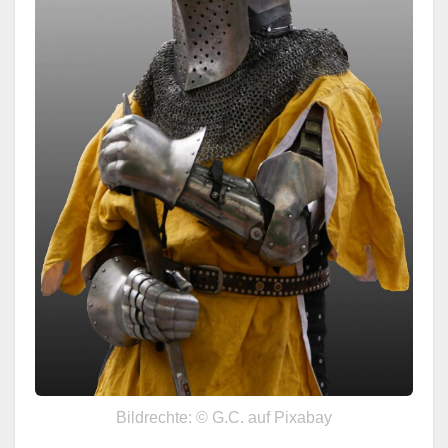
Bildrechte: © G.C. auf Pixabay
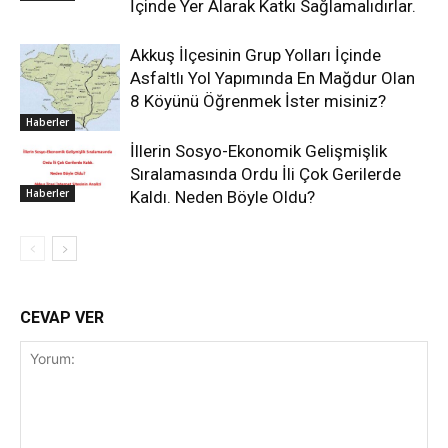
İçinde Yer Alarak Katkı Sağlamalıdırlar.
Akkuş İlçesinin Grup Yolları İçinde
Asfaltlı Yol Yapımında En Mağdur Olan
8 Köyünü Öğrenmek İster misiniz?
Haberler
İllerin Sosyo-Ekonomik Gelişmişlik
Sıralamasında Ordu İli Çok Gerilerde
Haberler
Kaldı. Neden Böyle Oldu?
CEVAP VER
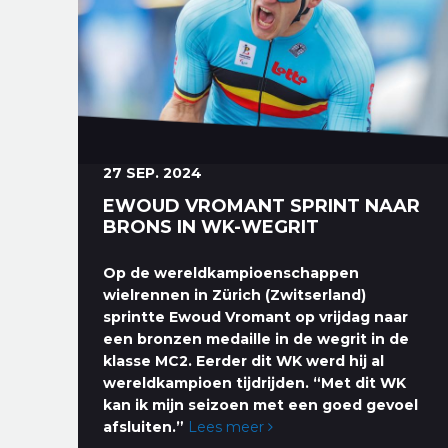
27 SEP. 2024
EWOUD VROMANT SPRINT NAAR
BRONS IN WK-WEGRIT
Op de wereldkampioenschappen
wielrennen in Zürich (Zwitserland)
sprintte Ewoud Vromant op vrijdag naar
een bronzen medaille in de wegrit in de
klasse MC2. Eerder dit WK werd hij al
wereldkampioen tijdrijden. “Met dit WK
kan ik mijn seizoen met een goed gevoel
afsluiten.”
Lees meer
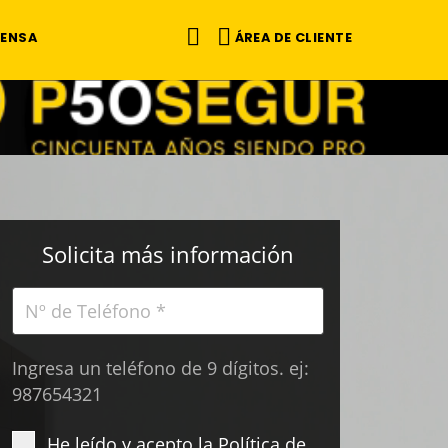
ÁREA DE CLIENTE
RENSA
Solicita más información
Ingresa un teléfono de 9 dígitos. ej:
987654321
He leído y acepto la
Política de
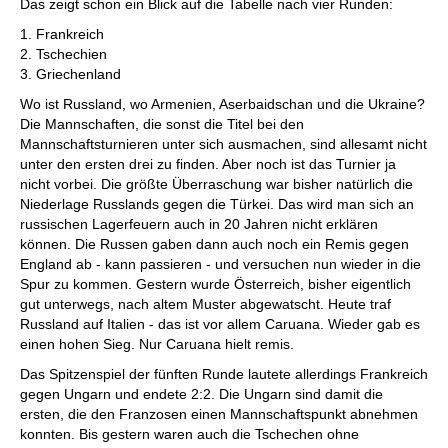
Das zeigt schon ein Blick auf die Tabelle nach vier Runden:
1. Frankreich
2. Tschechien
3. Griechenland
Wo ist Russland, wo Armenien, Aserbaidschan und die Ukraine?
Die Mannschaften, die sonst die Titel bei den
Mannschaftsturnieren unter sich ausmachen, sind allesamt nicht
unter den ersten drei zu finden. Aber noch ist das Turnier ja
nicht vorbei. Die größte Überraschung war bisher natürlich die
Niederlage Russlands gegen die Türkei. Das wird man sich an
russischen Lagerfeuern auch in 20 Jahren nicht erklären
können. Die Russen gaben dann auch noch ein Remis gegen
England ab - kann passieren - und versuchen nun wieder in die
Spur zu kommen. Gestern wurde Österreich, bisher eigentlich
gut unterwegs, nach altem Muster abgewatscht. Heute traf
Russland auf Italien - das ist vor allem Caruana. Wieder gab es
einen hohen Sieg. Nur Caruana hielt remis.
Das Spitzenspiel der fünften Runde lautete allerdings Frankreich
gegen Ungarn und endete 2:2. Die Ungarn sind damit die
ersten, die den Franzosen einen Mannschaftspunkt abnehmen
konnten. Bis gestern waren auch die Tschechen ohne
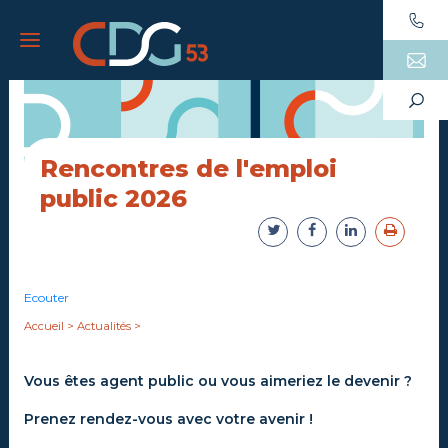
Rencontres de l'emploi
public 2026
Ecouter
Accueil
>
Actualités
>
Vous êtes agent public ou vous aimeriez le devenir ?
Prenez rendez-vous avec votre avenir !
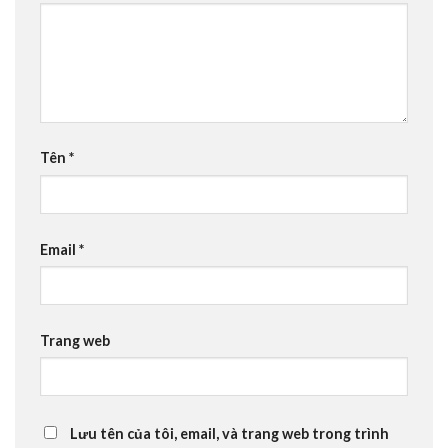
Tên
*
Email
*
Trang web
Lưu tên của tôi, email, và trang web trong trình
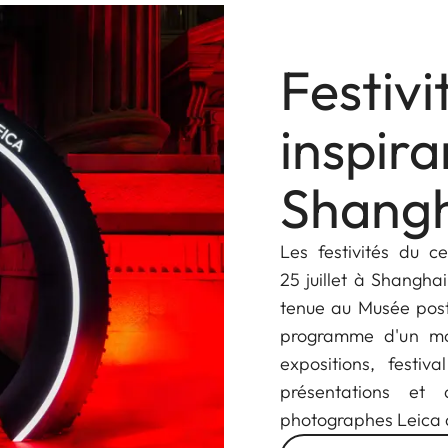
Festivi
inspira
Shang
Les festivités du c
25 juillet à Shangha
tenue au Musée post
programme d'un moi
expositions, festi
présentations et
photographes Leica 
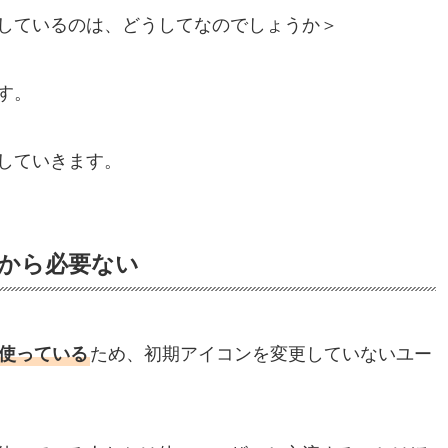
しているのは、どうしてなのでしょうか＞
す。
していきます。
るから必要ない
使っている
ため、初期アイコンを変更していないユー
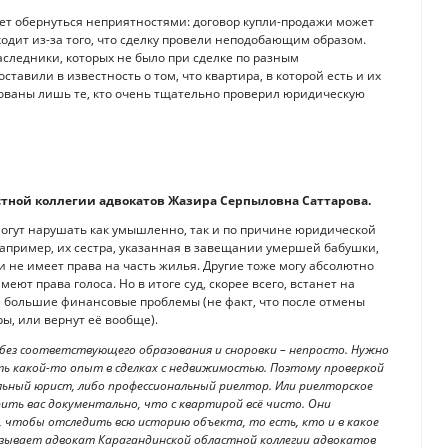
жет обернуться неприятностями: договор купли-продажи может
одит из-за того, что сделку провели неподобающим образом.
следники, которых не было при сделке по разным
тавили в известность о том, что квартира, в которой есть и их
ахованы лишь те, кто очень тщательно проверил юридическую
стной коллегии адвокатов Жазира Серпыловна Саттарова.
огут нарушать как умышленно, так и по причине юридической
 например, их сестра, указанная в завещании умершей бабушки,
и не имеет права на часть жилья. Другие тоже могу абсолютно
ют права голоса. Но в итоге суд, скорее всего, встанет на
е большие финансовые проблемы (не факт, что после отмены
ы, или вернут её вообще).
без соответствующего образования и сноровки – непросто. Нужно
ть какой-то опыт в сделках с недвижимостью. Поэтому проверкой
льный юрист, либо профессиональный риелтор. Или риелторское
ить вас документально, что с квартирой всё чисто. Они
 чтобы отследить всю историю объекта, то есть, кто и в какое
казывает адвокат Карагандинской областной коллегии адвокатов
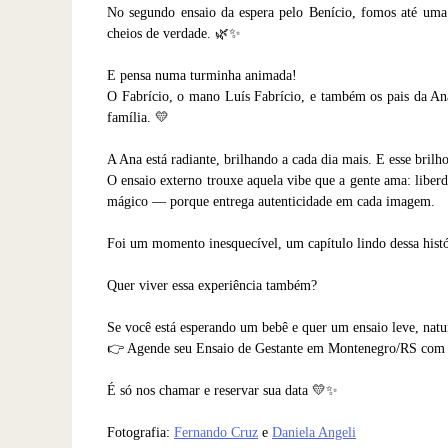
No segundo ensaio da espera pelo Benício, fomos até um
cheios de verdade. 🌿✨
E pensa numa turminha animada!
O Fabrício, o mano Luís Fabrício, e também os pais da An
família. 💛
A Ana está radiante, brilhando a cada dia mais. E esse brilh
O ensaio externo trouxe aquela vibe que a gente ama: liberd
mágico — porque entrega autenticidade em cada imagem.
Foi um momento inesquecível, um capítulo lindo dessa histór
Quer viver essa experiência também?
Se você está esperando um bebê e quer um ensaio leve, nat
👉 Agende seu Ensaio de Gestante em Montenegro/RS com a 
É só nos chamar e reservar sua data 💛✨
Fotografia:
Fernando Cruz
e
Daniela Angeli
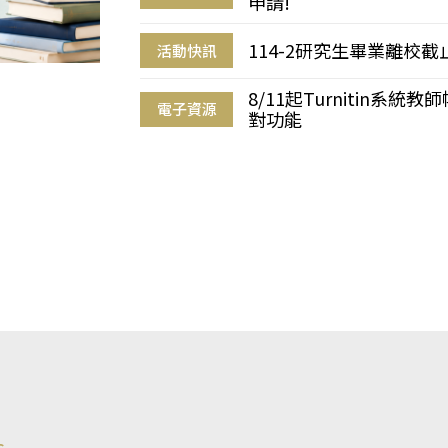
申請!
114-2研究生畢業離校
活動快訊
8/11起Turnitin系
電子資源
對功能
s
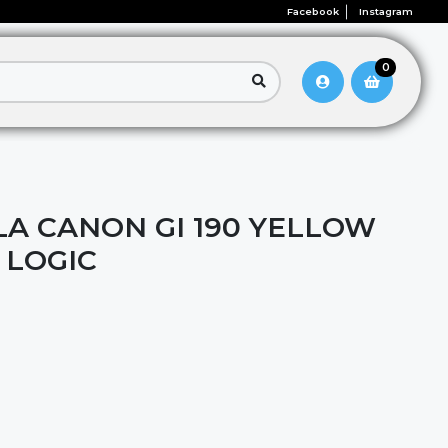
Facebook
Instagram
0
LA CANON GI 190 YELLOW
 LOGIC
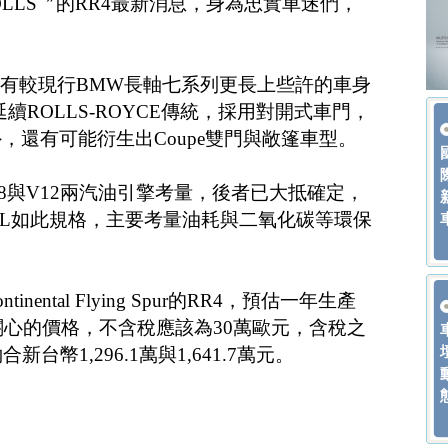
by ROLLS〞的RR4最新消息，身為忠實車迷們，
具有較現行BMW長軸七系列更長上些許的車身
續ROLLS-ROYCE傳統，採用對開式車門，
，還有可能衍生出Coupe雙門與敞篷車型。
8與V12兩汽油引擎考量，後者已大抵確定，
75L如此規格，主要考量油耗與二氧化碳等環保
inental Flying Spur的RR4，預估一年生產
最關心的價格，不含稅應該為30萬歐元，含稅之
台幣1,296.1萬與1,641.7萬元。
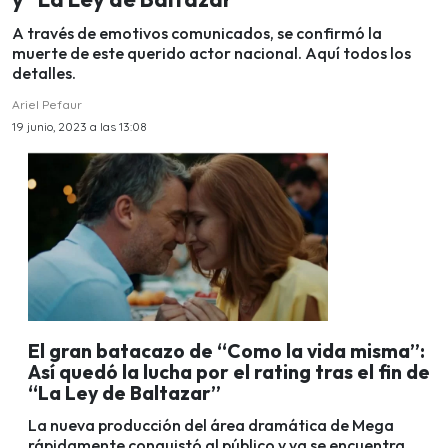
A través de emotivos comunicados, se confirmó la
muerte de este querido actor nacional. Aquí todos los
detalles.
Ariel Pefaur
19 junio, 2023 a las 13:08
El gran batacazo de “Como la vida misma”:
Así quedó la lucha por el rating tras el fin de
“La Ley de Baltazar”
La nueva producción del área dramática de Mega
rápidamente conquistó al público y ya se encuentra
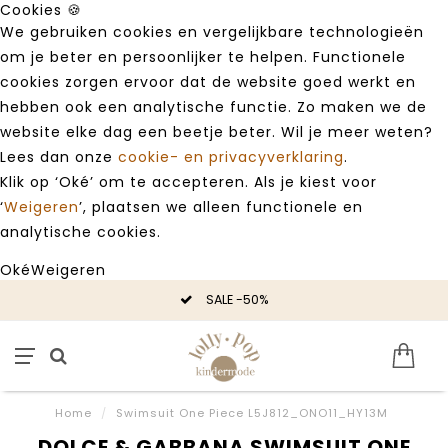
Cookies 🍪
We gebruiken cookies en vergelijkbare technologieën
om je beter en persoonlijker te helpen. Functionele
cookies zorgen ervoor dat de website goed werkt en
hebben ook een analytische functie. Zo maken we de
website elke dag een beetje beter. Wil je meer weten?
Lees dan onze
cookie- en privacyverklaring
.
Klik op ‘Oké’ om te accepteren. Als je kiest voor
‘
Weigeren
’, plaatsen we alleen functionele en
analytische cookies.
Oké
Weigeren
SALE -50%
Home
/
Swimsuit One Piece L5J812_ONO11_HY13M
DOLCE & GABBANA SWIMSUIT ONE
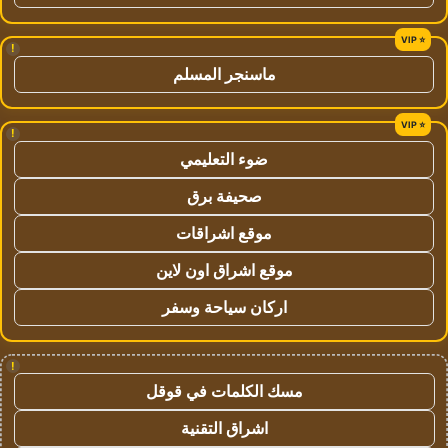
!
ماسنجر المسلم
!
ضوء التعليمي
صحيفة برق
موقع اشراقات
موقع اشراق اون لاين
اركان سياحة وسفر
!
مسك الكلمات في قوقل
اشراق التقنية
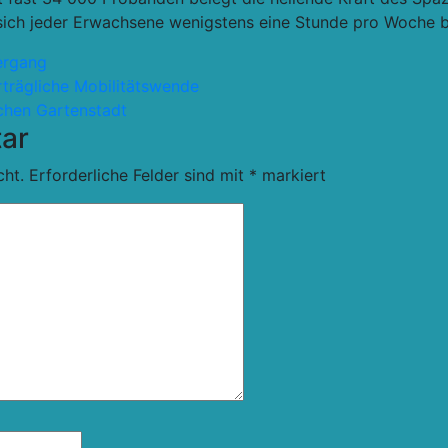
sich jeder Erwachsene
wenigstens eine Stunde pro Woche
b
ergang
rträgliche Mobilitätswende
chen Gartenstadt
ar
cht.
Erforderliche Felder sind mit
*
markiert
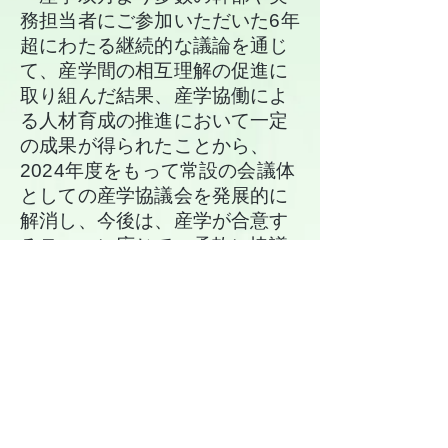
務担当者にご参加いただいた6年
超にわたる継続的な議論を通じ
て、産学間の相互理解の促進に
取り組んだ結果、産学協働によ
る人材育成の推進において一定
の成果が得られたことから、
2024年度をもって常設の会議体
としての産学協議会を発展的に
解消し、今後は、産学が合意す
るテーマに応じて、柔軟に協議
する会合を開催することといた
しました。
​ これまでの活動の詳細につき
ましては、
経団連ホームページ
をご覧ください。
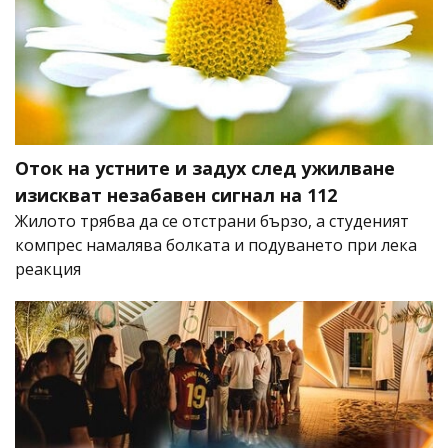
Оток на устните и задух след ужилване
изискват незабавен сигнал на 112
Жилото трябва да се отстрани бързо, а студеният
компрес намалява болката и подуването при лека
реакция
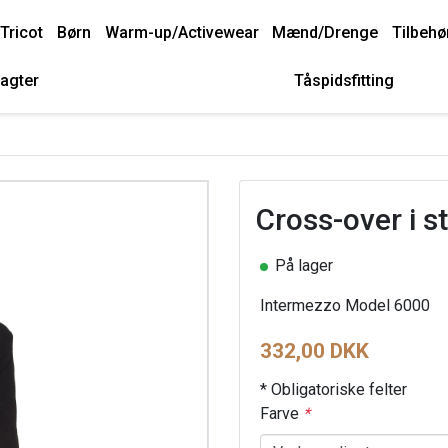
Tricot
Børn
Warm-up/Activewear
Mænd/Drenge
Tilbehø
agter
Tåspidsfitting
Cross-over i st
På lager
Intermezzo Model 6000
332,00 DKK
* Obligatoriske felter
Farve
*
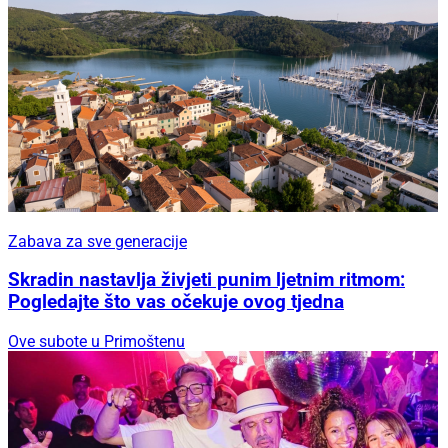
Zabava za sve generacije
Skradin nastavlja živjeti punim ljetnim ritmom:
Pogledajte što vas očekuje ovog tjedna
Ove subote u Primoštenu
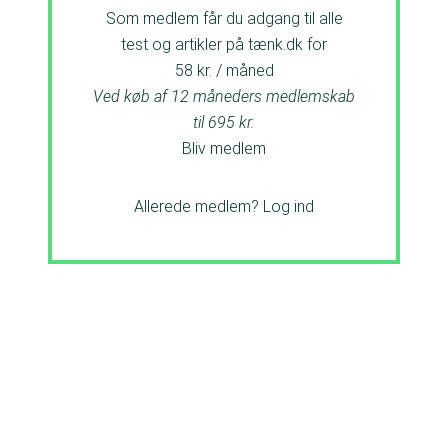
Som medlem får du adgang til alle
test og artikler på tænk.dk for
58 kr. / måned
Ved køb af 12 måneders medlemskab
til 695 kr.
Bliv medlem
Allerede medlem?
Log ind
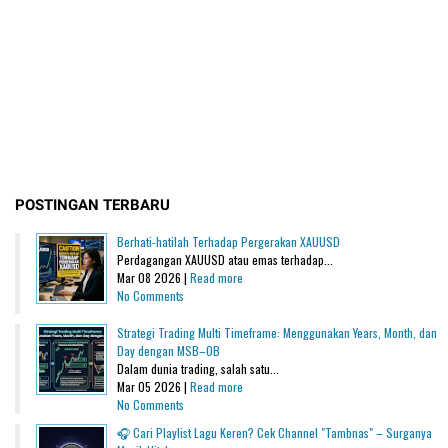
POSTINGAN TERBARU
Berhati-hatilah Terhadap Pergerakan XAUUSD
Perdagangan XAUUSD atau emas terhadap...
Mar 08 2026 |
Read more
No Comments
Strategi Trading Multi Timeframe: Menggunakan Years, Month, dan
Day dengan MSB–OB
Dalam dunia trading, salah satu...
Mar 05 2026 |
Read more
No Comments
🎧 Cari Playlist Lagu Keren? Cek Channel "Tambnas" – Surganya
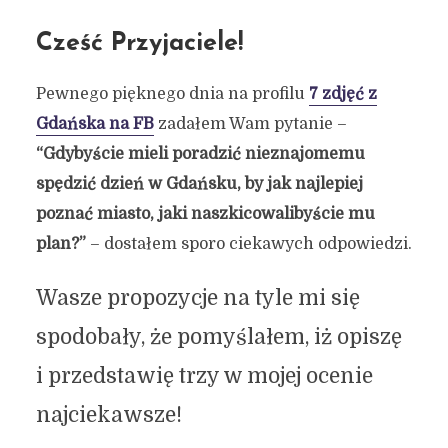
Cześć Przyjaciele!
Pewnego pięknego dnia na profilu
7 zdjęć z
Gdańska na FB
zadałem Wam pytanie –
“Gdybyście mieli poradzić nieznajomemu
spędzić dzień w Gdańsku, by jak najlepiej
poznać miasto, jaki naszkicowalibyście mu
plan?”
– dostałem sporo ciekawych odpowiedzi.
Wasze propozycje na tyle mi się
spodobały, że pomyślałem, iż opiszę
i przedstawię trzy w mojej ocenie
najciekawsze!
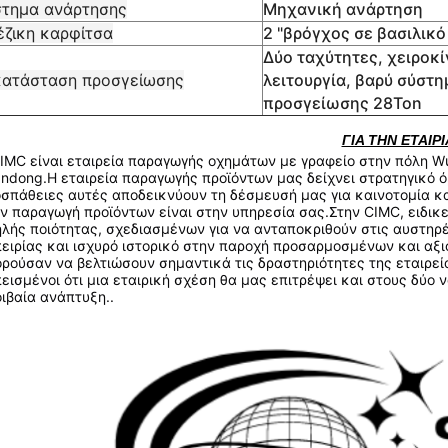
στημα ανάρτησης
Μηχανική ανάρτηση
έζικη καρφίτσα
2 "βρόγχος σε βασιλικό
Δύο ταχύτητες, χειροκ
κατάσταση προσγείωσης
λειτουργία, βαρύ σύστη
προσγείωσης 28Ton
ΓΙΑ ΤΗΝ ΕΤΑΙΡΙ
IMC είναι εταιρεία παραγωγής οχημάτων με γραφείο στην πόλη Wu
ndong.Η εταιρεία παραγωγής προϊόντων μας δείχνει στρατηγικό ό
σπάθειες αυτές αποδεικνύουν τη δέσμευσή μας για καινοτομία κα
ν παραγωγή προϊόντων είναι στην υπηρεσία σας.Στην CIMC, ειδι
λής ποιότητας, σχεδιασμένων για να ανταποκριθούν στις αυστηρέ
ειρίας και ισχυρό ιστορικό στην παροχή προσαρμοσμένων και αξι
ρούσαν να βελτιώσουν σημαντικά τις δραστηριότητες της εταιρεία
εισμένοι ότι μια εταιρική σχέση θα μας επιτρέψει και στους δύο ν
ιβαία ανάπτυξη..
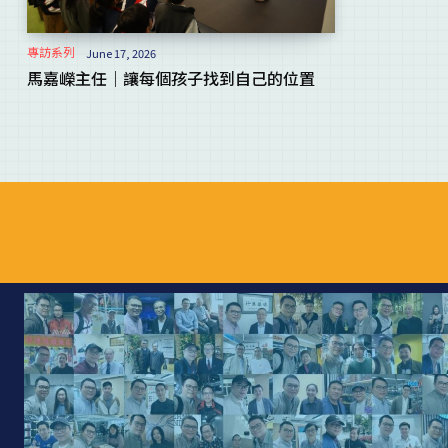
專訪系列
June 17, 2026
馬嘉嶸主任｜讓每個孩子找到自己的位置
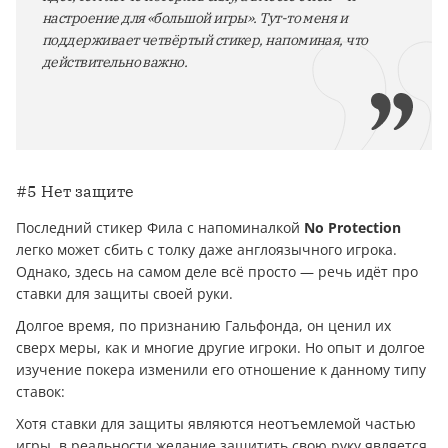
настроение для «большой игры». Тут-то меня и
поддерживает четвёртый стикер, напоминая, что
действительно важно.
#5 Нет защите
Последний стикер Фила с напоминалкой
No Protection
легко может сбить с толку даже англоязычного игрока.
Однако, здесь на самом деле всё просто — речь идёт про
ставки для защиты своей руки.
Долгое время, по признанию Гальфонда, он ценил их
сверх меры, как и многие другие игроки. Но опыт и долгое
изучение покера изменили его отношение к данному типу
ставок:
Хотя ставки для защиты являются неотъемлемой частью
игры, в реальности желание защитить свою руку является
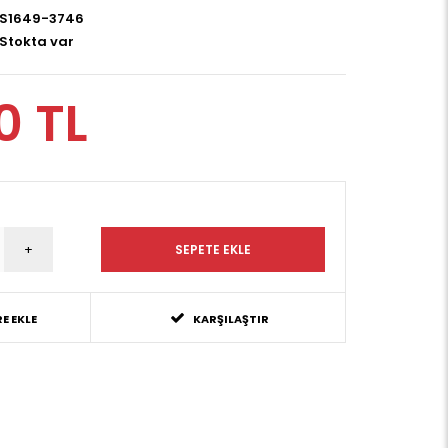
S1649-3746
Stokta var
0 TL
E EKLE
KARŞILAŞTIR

::::

Prompt
Transcribe, from the records above, the first line and every line after it up to and including the line with "sprintte Ewoud Vromant op vrijdag naar"; omit pictures.

Output
Bildrechte: © G.C. auf Pixabay
İçinde Yer Alarak Katkı Sağlamalıdırlar.
Akkuş İlçesinin Grup Yolları İçinde
Asfaltlı Yol Yapımında En Mağdur Olan
8 Köyünü Öğrenmek İster misiniz?
Haberler
İllerin Sosyo-Ekonomik Gelişmişlik
Sıralamasında Ordu İli Çok Gerilerde
Haberler
Kaldı. Neden Böyle Oldu?
CEVAP VER
27 SEP. 2024
EWOUD VROMANT SPRINT NAAR
BRONS IN WK-WEGRIT
Op de wereldkampioenschappen
wielrennen in Zürich (Zwitserland)
sprintte Ewoud Vromant op vrijdag naar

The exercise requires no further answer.